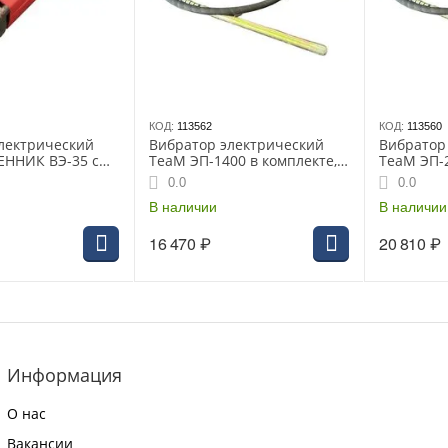
КОД:
113562
КОД:
113560
лектрический
Вибратор электрический
Вибратор
НИК ВЭ-35 с
ТеаМ ЭП-1400 в комплекте,
ТеаМ ЭП-2
 220В
1.4кВт, вал 3м
2.2кВт, ва
0.0
0.0
В наличии
В наличии
16 470
₽
20 810
₽
Информация
О нас
Вакансии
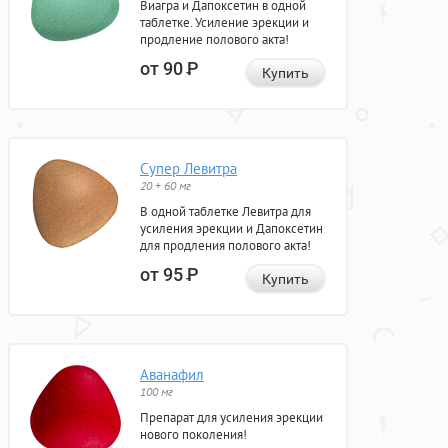
Виагра и Дапоксетин в одной
таблетке. Усиление эрекции и
продление полового акта!
от 90
Р
Купить
Супер Левитра
20 + 60 мг
В одной таблетке Левитра для
усиления эрекции и Дапоксетин
для продления полового акта!
от 95
Р
Купить
Аванафил
100 мг
Препарат для усиления эрекции
нового поколения!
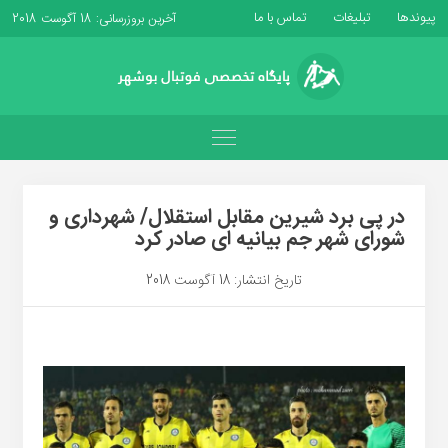
پیوندها
تبلیغات
تماس با ما
آخرین بروزرسانی: 18 آگوست 2018
در پی برد شیرین مقابل استقلال/ شهرداری و
شورای شهر جم بیانیه ای صادر کرد
تاریخ انتشار: 18 آگوست 2018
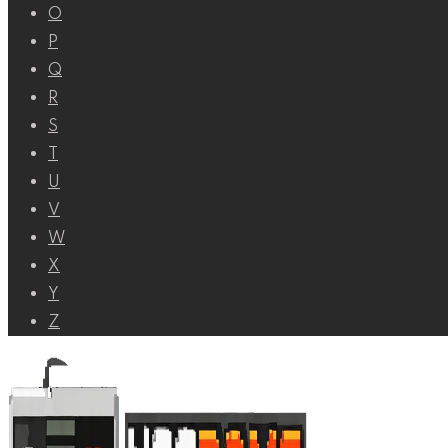
O
P
Q
R
S
T
U
V
W
X
Y
Z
==========
Pull out the lines above in which the word "таблетке" appears.

таблетке. Усиление эрекции и
В одной таблетке Левитра для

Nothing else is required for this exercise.